Exercise goal: Every line of the listing below must be printed again exactly, apart from its pictures.

Entries provided:
[Start of section]
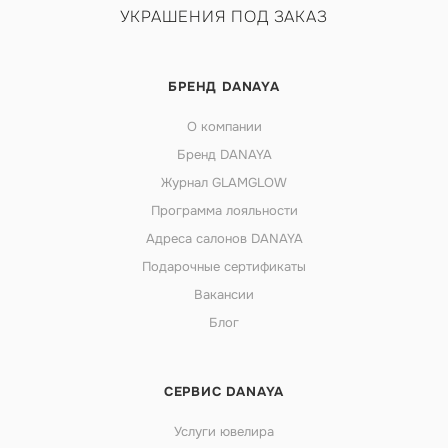
УКРАШЕНИЯ ПОД ЗАКАЗ
БРЕНД DANAYA
О компании
Бренд DANAYA
Журнал GLAMGLOW
Программа лояльности
Адреса салонов DANAYA
Подарочные сертификаты
Вакансии
Блог
СЕРВИС DANAYA
Услуги ювелира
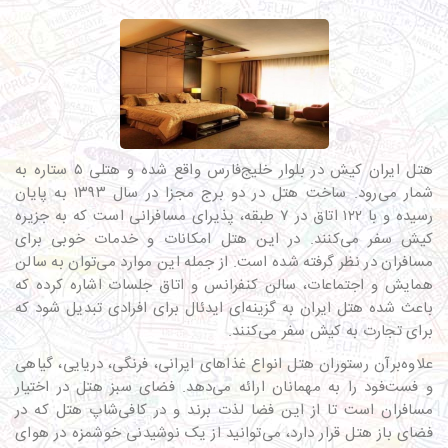
هتل ایران کیش در بلوار خلیج‌فارس واقع شده و هتلی ۵ ستاره به
شمار می‌رود. ساخت هتل در دو برج مجزا در سال ۱۳۹۳ به پایان
رسیده و با ۱۲۲ اتاق در ۷ طبقه، پذیرای مسافرانی است که به جزیره
کیش سفر می‌کنند. در این هتل امکانات و خدمات خوبی برای
مسافران در نظر گرفته شده است. از جمله این موارد می‌توان به سالن
همایش و اجتماعات، سالن کنفرانس و اتاق جلسات اشاره کرده که
باعث شده هتل ایران به گزینه‌ای ایدئال برای افرادی تبدیل شود که
برای تجارت به کیش سفر می‌کنند.
علاوه‌برآن رستوران هتل انواع غذاهای ایرانی، فرنگی، دریایی، گیاهی
و فست‌فود را به مهمانان ارائه می‌دهد. فضای سبز هتل در اختیار
مسافران است تا از این فضا لذت برند و در کافی‌شاپ هتل که در
فضای باز هتل قرار دارد، می‌توانید از یک نوشیدنی خوشمزه در هوای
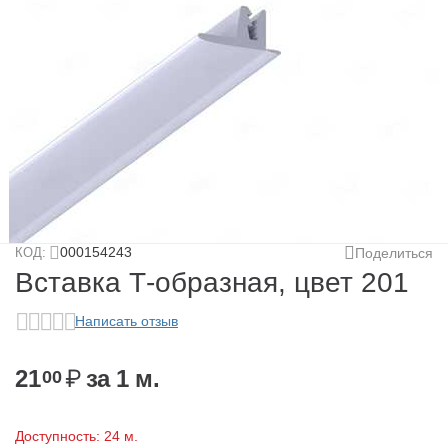
у
у
у
у
000154243
КОД:
Поделиться
Вставка Т-образная, цвет 201
Написать отзыв
у
21
₽
за 1 м.
00
у
у
Доступность:
24 м.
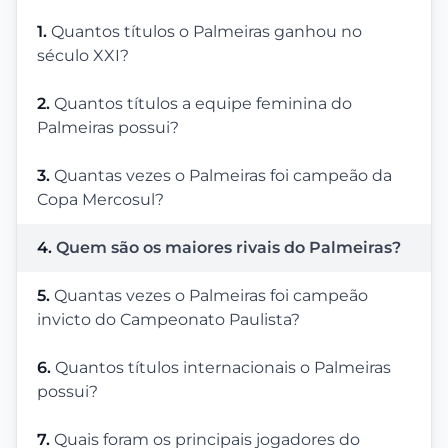
1.
Quantos títulos o Palmeiras ganhou no
século XXI?
2.
Quantos títulos a equipe feminina do
Palmeiras possui?
3.
Quantas vezes o Palmeiras foi campeão da
Copa Mercosul?
4.
Quem são os maiores rivais do Palmeiras?
5.
Quantas vezes o Palmeiras foi campeão
invicto do Campeonato Paulista?
6.
Quantos títulos internacionais o Palmeiras
possui?
7.
Quais foram os principais jogadores do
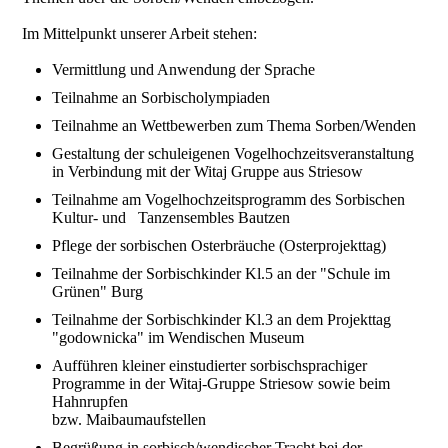
Im Mittelpunkt unserer Arbeit stehen:
Vermittlung und Anwendung der Sprache
Teilnahme an Sorbischolympiaden
Teilnahme an Wettbewerben zum Thema Sorben/Wenden
Gestaltung der schuleigenen Vogelhochzeitsveranstaltung
in Verbindung mit der Witaj Gruppe aus Striesow
Teilnahme am Vogelhochzeitsprogramm des Sorbischen
Kultur- und Tanzensembles Bautzen
Pflege der sorbischen Osterbräuche (Osterprojekttag)
Teilnahme der Sorbischkinder Kl.5 an der "Schule im
Grünen" Burg
Teilnahme der Sorbischkinder Kl.3 an dem Projekttag
"godownicka" im Wendischen Museum
Aufführen kleiner einstudierter sorbischsprachiger
Programme in der Witaj-Gruppe Striesow sowie beim
Hahnrupfen
bzw. Maibaumaufstellen
Begrüßung in sorbisch/wendischer Tracht bei der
[End of section]
Solution to this exercise:
УКРАШЕНИЯ ПОД ЗАКАЗ
БРЕНД DANAYA
О компании
Бренд DANAYA
Журнал GLAMGLOW
Программа лояльности
Адреса салонов DANAYA
Подарочные сертификаты
Вакансии
Блог
СЕРВИС DANAYA
Услуги ювелира
هتل ایران کیش در بلوار خلیج‌فارس واقع شده و هتلی ۵ ستاره به
شمار می‌رود. ساخت هتل در دو برج مجزا در سال ۱۳۹۳ به پایان
رسیده و با ۱۲۲ اتاق در ۷ طبقه، پذیرای مسافرانی است که به جزیره
کیش سفر می‌کنند. در این هتل امکانات و خدمات خوبی برای
مسافران در نظر گرفته شده است. از جمله این موارد می‌توان به سالن
همایش و اجتماعات، سالن کنفرانس و اتاق جلسات اشاره کرده که
باعث شده هتل ایران به گزینه‌ای ایدئال برای افرادی تبدیل شود که
برای تجارت به کیش سفر می‌کنند.
علاوه‌برآن رستوران هتل انواع غذاهای ایرانی، فرنگی، دریایی، گیاهی
و فست‌فود را به مهمانان ارائه می‌دهد. فضای سبز هتل در اختیار
مسافران است تا از این فضا لذت برند و در کافی‌شاپ هتل که در
فضای باز هتل قرار دارد، می‌توانید از یک نوشیدنی خوشمزه در هوای
у
у
у
у
000154243
КОД:
Поделиться
Вставка Т-образная, цвет 201
Написать отзыв
у
21
₽
за 1 м.
00
у
у
Доступность:
24 м.
1.
Quantos títulos o Palmeiras ganhou no
século XXI?
2.
Quantos títulos a equipe feminina do
Palmeiras possui?
3.
Quantas vezes o Palmeiras foi campeão da
Copa Mercosul?
4.
Quem são os maiores rivais do Palmeiras?
5.
Quantas vezes o Palmeiras foi campeão
invicto do Campeonato Paulista?
6.
Quantos títulos internacionais o Palmeiras
possui?
7.
Quais foram os principais jogadores do
Im Mittelpunkt unserer Arbeit stehen:
Vermittlung und Anwendung der Sprache
Teilnahme an Sorbischolympiaden
Teilnahme an Wettbewerben zum Thema Sorben/Wenden
Gestaltung der schuleigenen Vogelhochzeitsveranstaltung
in Verbindung mit der Witaj Gruppe aus Striesow
Teilnahme am Vogelhochzeitsprogramm des Sorbischen
Kultur- und Tanzensembles Bautzen
Pflege der sorbischen Osterbräuche (Osterprojekttag)
Teilnahme der Sorbischkinder Kl.5 an der "Schule im
Grünen" Burg
Teilnahme der Sorbischkinder Kl.3 an dem Projekttag
"godownicka" im Wendischen Museum
Aufführen kleiner einstudierter sorbischsprachiger
Programme in der Witaj-Gruppe Striesow sowie beim
Hahnrupfen
bzw. Maibaumaufstellen
Begrüßung in sorbisch/wendischer Tracht bei der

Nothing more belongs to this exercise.